WHAT TO WORK ON:
Omit every picture, then give all the entries again exactly.
--- DATA TO USE Enclosed Below ---
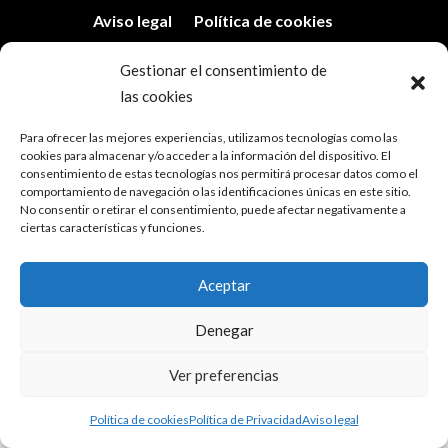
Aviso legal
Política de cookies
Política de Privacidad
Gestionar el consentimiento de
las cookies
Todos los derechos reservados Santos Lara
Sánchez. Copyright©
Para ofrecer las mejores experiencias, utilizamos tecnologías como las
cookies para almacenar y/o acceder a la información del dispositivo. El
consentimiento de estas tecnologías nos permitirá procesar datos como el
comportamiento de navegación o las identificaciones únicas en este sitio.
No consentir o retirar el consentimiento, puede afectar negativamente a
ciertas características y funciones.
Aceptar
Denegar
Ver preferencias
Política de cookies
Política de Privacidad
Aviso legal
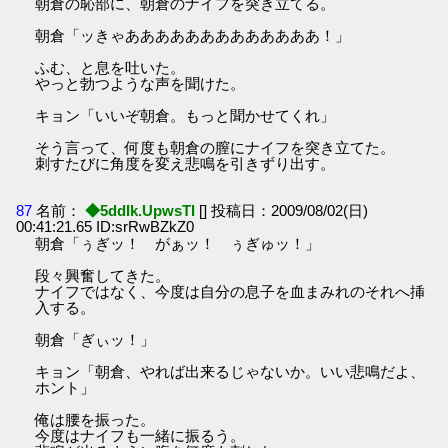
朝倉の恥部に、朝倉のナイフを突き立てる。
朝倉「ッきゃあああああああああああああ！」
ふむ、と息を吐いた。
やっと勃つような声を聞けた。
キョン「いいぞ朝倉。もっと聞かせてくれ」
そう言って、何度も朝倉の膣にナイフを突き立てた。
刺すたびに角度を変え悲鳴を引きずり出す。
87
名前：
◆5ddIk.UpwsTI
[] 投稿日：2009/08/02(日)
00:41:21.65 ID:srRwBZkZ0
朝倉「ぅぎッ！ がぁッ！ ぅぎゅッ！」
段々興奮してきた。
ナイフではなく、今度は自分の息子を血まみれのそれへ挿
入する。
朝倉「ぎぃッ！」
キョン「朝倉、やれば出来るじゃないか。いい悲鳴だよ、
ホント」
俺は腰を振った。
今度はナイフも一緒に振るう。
--- End of Enclosed DATA TO USE ---
YOUR RESPONSE:
Aviso legal
Política de cookies
Política de Privacidad
Gestionar el consentimiento de
las cookies
Todos los derechos reservados Santos Lara
Sánchez. Copyright©
Para ofrecer las mejores experiencias, utilizamos tecnologías como las
cookies para almacenar y/o acceder a la información del dispositivo. El
consentimiento de estas tecnologías nos permitirá procesar datos como el
comportamiento de navegación o las identificaciones únicas en este sitio.
No consentir o retirar el consentimiento, puede afectar negativamente a
ciertas características y funciones.
Aceptar
Denegar
Ver preferencias
Política de cookies
Política de Privacidad
Aviso legal
朝倉の恥部に、朝倉のナイフを突き立てる。
朝倉「ッきゃあああああああああああああ！」
ふむ、と息を吐いた。
やっと勃つような声を聞けた。
キョン「いいぞ朝倉。もっと聞かせてくれ」
そう言って、何度も朝倉の膣にナイフを突き立てた。
刺すたびに角度を変え悲鳴を引きずり出す。
87
名前：
◆5ddIk.UpwsTI
[] 投稿日：2009/08/02(日)
00:41:21.65 ID:srRwBZkZ0
朝倉「ぅぎッ！ がぁッ！ ぅぎゅッ！」
段々興奮してきた。
ナイフではなく、今度は自分の息子を血まみれのそれへ挿
入する。
朝倉「ぎぃッ！」
キョン「朝倉、やれば出来るじゃないか。いい悲鳴だよ、
ホント」
俺は腰を振った。
今度はナイフも一緒に振るう。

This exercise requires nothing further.